Un album non è fatto soltanto da un dischetto argentato da inserire in un CD Player, ma anche da note di copertina che a volte andrebbero lette come si legge il manuale utente di un macchinario prima dell'uso. Quelle qui presenti sono stilate dallo stesso Baglini e fanno capire come la cultura, certe informazioni storiche, devono far parte del corredo di ogni interprete, tanto più quando questo è del suo livello. C'è qualcosa da sentire oltre le note, a monte di esse, che suggestiona l'interpretazione e la percezione che di questa ha l'ascoltatore, il quale dovrà farsi anche lettore (per i più pigri ci sono le lezioni-concerto) per addivenire a un ascolto più consapevole. In tutta la vita di Robert Schumann aleggia il concetto di "enigma", la sua triplice anima racchiusa nei tre pseudonimi di Eusebius, Florestano e Mastro Raro che caratterizzano altrettante predisposizioni d'animo. Eusebius è il volto riflessivo, poetico e sognatore; Florestano il sanguigno e rivoluzionario; Mastro Raro l'emblema della saggezza conservatrice che si traduce però in autorevolezza creativa, dice Baglini nelle sue note e molto altro ancora. Ma ciò che gli sta più a cuore trasmettere, con le parole e le note, è la valenza avveniristica di questa musica, emblema di un'imperitura modernità che sta prima delle note scritte, alberga nel profondo dello spirito di un genio creativo poco disposto a volgari banalizzazioni sul suo essere romantico. Solo liberandosi da certi cliché tesi a intrappolare più che emancipare, si può riconquistare la potente originalità del genio di Zwickau. In ogni caso c'è sempre un qualcosa di non scritto e non scrivibile, in una parola d'ineffabile, in qualsiasi recensione, di cui chi ascolta dovrà individualmente prendere coscienza secondo la sua sensibilità.

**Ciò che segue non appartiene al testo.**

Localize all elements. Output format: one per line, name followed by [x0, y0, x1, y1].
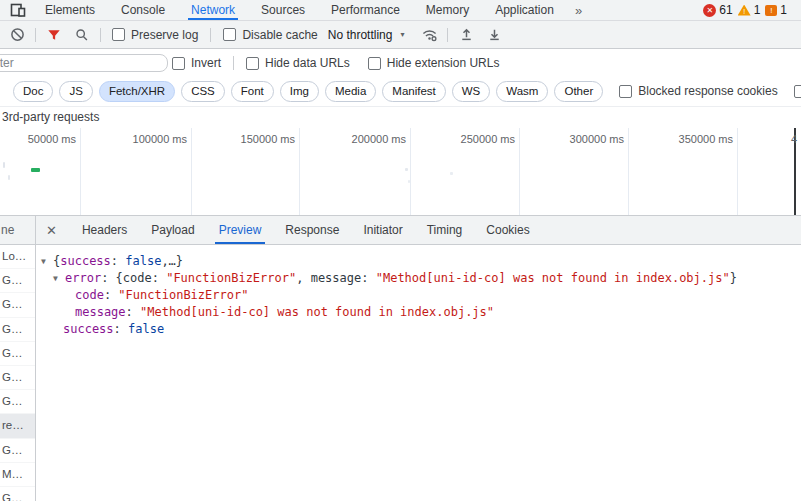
json-token: , — [296, 271, 310, 285]
detail-tabbar: ✕ HeadersPayloadPreviewResponseInitiator… — [36, 216, 801, 245]
tab-memory[interactable]: Memory — [413, 0, 482, 20]
json-token: : — [104, 288, 118, 302]
timeline-tick-label: 250000 ms — [461, 133, 515, 145]
clear-network-log-icon[interactable] — [6, 24, 28, 46]
filter-icon[interactable] — [43, 24, 65, 46]
preserve-log-checkbox[interactable] — [112, 28, 125, 41]
detail-tab-cookies[interactable]: Cookies — [474, 216, 541, 244]
request-row[interactable]: G… — [0, 293, 35, 317]
tab-network[interactable]: Network — [178, 0, 248, 20]
hide-data-urls-checkbox[interactable] — [246, 57, 259, 70]
chip-ws[interactable]: WS — [452, 81, 491, 102]
timeline-tick-label: 300000 ms — [570, 133, 624, 145]
waterfall-mark — [450, 172, 453, 175]
blocked-requests-checkbox[interactable] — [794, 85, 801, 98]
chip-font[interactable]: Font — [231, 81, 274, 102]
search-icon[interactable] — [71, 24, 93, 46]
tab-sources[interactable]: Sources — [248, 0, 318, 20]
divider — [100, 28, 101, 42]
error-count-badge[interactable]: ✕ 61 — [703, 3, 732, 17]
detail-tab-response[interactable]: Response — [273, 216, 351, 244]
json-token: message — [75, 305, 126, 319]
divider — [233, 56, 234, 70]
invert-checkbox[interactable] — [172, 57, 185, 70]
json-token: ,…} — [161, 254, 183, 268]
close-icon[interactable]: ✕ — [36, 223, 70, 238]
json-line[interactable]: success: false — [36, 321, 801, 338]
expand-arrow-icon[interactable]: ▼ — [41, 253, 53, 270]
tab-console[interactable]: Console — [108, 0, 178, 20]
error-count: 61 — [719, 3, 732, 17]
chip-js[interactable]: JS — [59, 81, 92, 102]
preserve-log-label: Preserve log — [131, 28, 198, 42]
chip-img[interactable]: Img — [280, 81, 319, 102]
json-token: error — [65, 271, 101, 285]
issue-count-badge[interactable]: ! 1 — [765, 3, 787, 17]
detail-tab-initiator[interactable]: Initiator — [351, 216, 414, 244]
tab-application[interactable]: Application — [482, 0, 567, 20]
network-conditions-icon[interactable] — [418, 24, 440, 46]
disable-cache-checkbox[interactable] — [223, 28, 236, 41]
request-row[interactable]: G… — [0, 487, 35, 501]
request-row[interactable]: G… — [0, 342, 35, 366]
waterfall-mark — [405, 168, 408, 171]
request-row[interactable]: G… — [0, 366, 35, 390]
timeline-tick-label: 200000 ms — [352, 133, 406, 145]
tab-performance[interactable]: Performance — [318, 0, 413, 20]
json-line[interactable]: code: "FunctionBizError" — [36, 287, 801, 304]
json-token: "Method[uni-id-co] was not found in inde… — [140, 305, 494, 319]
more-tabs-icon[interactable]: » — [567, 3, 589, 18]
chip-media[interactable]: Media — [325, 81, 376, 102]
request-detail-panel: ✕ HeadersPayloadPreviewResponseInitiator… — [36, 216, 801, 501]
device-toolbar-icon[interactable] — [10, 2, 26, 18]
filter-input[interactable] — [0, 54, 168, 72]
timeline-gridline — [737, 128, 738, 215]
timeline-tick-label: 50000 ms — [28, 133, 76, 145]
chip-doc[interactable]: Doc — [13, 81, 53, 102]
request-row[interactable]: re… — [0, 414, 35, 438]
detail-tab-payload[interactable]: Payload — [139, 216, 206, 244]
json-token: : — [111, 254, 125, 268]
request-row[interactable]: G… — [0, 390, 35, 414]
chip-other[interactable]: Other — [554, 81, 603, 102]
json-line[interactable]: message: "Method[uni-id-co] was not foun… — [36, 304, 801, 321]
name-column-header[interactable]: ne — [0, 216, 35, 245]
timeline-tick-label: 100000 ms — [133, 133, 187, 145]
chip-wasm[interactable]: Wasm — [496, 81, 548, 102]
network-overview-timeline[interactable]: 50000 ms100000 ms150000 ms200000 ms25000… — [0, 128, 801, 216]
detail-tab-timing[interactable]: Timing — [415, 216, 475, 244]
request-row[interactable]: G… — [0, 318, 35, 342]
request-row[interactable]: Lo… — [0, 245, 35, 269]
json-line[interactable]: ▼{success: false,…} — [36, 253, 801, 270]
throttling-value: No throttling — [328, 28, 393, 42]
json-token: code: — [123, 271, 166, 285]
chevron-down-icon: ▾ — [400, 30, 404, 39]
hide-extension-urls-label: Hide extension URLs — [387, 56, 500, 70]
detail-tab-headers[interactable]: Headers — [70, 216, 139, 244]
timeline-tick-label: 4 — [791, 133, 797, 145]
export-har-icon[interactable] — [483, 24, 505, 46]
request-row[interactable]: G… — [0, 439, 35, 463]
timeline-gridline — [299, 128, 300, 215]
throttling-select[interactable]: No throttling ▾ — [328, 28, 405, 42]
json-token: false — [125, 254, 161, 268]
chip-fetch-xhr[interactable]: Fetch/XHR — [99, 81, 175, 102]
json-token: } — [730, 271, 737, 285]
timeline-gridline — [628, 128, 629, 215]
json-token: "FunctionBizError" — [166, 271, 296, 285]
request-row[interactable]: M… — [0, 463, 35, 487]
request-row[interactable]: G… — [0, 269, 35, 293]
json-token: code — [75, 288, 104, 302]
error-icon: ✕ — [703, 4, 716, 17]
tab-elements[interactable]: Elements — [32, 0, 108, 20]
import-har-icon[interactable] — [455, 24, 477, 46]
json-line[interactable]: ▼error: {code: "FunctionBizError", messa… — [36, 270, 801, 287]
invert-label: Invert — [191, 56, 221, 70]
hide-extension-urls-checkbox[interactable] — [368, 57, 381, 70]
chip-css[interactable]: CSS — [181, 81, 225, 102]
chip-manifest[interactable]: Manifest — [382, 81, 445, 102]
warning-count-badge[interactable]: ! 1 — [738, 3, 761, 17]
detail-tab-preview[interactable]: Preview — [207, 216, 274, 244]
expand-arrow-icon[interactable]: ▼ — [53, 270, 65, 287]
blocked-response-cookies-checkbox[interactable] — [619, 85, 632, 98]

Maurizio Baglini con questa fatica discografica inizia alla grande l'integrale dell'opera pianistica di Robert Schumann. L'insaziabile voglia di scavo dell'autore più connaturale al suo sentire l’ha portato su un livello d'immedesimazione pressoché totale. L'impressione generale che si riceve da questo disco è un avvicinamento alla partitura così intimo da quasi annullare il dislivello che esiste tra interprete e opera. Come ogni "ricercatore" Baglini manifesta dei mutamenti sottili, ma sensibili, rispetto alle sue pregresse interpretazioni. Il suo Schumann di oggi è forse più sincero che in passato, più essenziale, conquista una dimensione maggiormente aderente alla parte più autentica della sua fervente poetica. Il risultato è lo svincolamento da ogni minima traccia di autocompiacimento. In buona sostanza uno Schumann senza veli, dalla ferrea coerenza stilistica, dalle concatenazioni umorali che appaiono consequenziali nel seguire un moto interiore, nettate da ogni sospetto di gratuita eccentricità. La "semplicità" è a volte una conquista, così gli originali flussi melodico-armonici perdono ogni irrazionalità diventando l'esito del turbine emozionale che urgeva all'atto del comporre. Potrebbero sembrare incomprensibili o stravaganti se visti dall'esterno o se raccontati senza quella purezza di linee che mette a nudo lo scheletro reggente la superba e particolarissima dialettica musicale schumanniana. Questo senza che vada perduto un grammo della fantasia, dell'estro, dell'ispirazione che rendono oggi Maurizio Baglini uno dei più grandi interpreti di Robert Schumann sulla scena mondiale.